The Louisiana Purchase, which endowed the young American republic with a huge trans-Mississippi area reaching well towards the Pacific Northwest, had no validating warrant in the Constitution, but Jefferson could not resist the opportunity for a glittering deal—and there are probably few today who would condemn him for his subordination of strict constructionist purity to an enlightened expediency. In the only act of his political career that might be termed an inconsistency, John Randolph of Roanoke defended Jefferson’s purchase in the House of Representatives. Later, Randolph admitted the purchase was a severe blow to constitutional precedent. It helped establish the "imperial presidency."

Foreign Entanglements

Kirk is inclined to excuse Randolph for what could be called his one serious departure from principle. Part of Randolph’s program as a Tertium Quid leader was to keep America aloof from foreign quarrels. By getting control of the mouth of the Mississippi through the Louisiana Purchase, Jefferson removed a dangerous foreign neighbor who might otherwise have menaced Kentucky, Tennessee and the territory north of the Ohio. So it could be said that the Purchase was a guarantee that the "good old thirteen United States" (Randolph’s phrase) east of the Appalachians would not have to maintain a big military force to defend Western lands. This would be a plus towards keeping the central government weak and so help the States’ Rights cause.
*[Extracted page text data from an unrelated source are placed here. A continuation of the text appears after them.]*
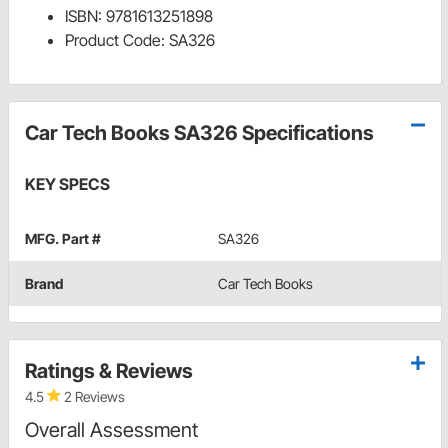
ISBN: 9781613251898
Product Code: SA326
Car Tech Books SA326 Specifications
KEY SPECS
MFG. Part #
SA326
Brand
Car Tech Books
Ratings & Reviews
4.5
2 Reviews
Overall Assessment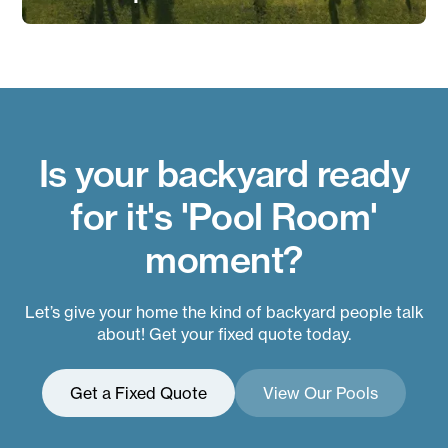
Is your backyard ready
for it's 'Pool Room'
moment?
Let’s give your home the kind of backyard people talk
about! Get your fixed quote today.
Get a Fixed Quote
View Our Pools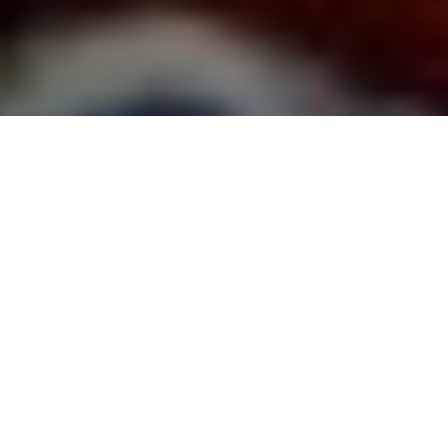
Team Building Workshops |
Corporate Team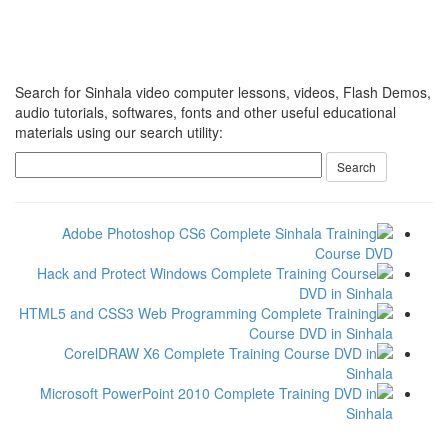
Search for Sinhala video computer lessons, videos, Flash Demos,
audio tutorials, softwares, fonts and other useful educational
materials using our search utility: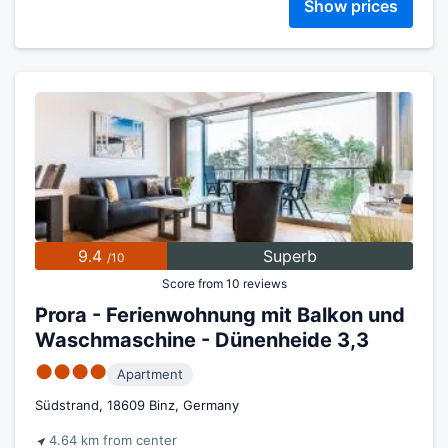
Show prices
9.4
Superb
/10
Score from 10 reviews
Prora - Ferienwohnung mit Balkon und
Waschmaschine - Dünenheide 3,3
●●●●
Apartment
Südstrand, 18609 Binz, Germany
4.64 km from center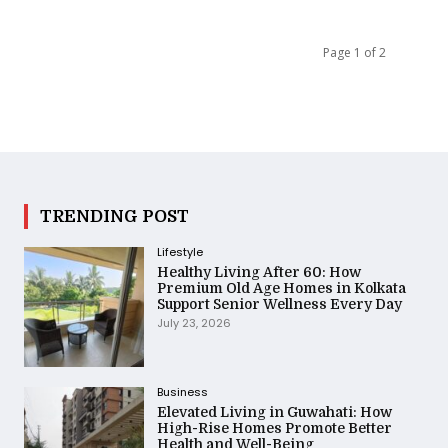
Page 1 of 2
TRENDING POST
Lifestyle
Healthy Living After 60: How
Premium Old Age Homes in Kolkata
Support Senior Wellness Every Day
July 23, 2026
Business
Elevated Living in Guwahati: How
High-Rise Homes Promote Better
Health and Well-Being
Whether sophistical or not, the argument did nothing to keep Jefferson and Madison from becoming embroiled in the foreign quarrels of the Napoleonic period. Not content with the new Louisiana territories, the War Hawks of 1812 thought of seizing Canada. Always logical, John Randolph sided with the New England states in opposing both the Jefferson Embargo and the War of 1812 itself. Before the Embargo and the war, maritime Massachusetts and the agricultural south still maintained something of a reciprocal relationship. The farmers could sell abroad and use the money they received to purchase goods brought to America in Massachusetts ships. But with the coming of the war, the fledgling United States felt really impelled to take Alexander Hamilton’s advice and subsidize local manufacturers. The cost of the subsidy, paid for by tariffs, had necessarily to be taken out of the agricultural interest in higher prices.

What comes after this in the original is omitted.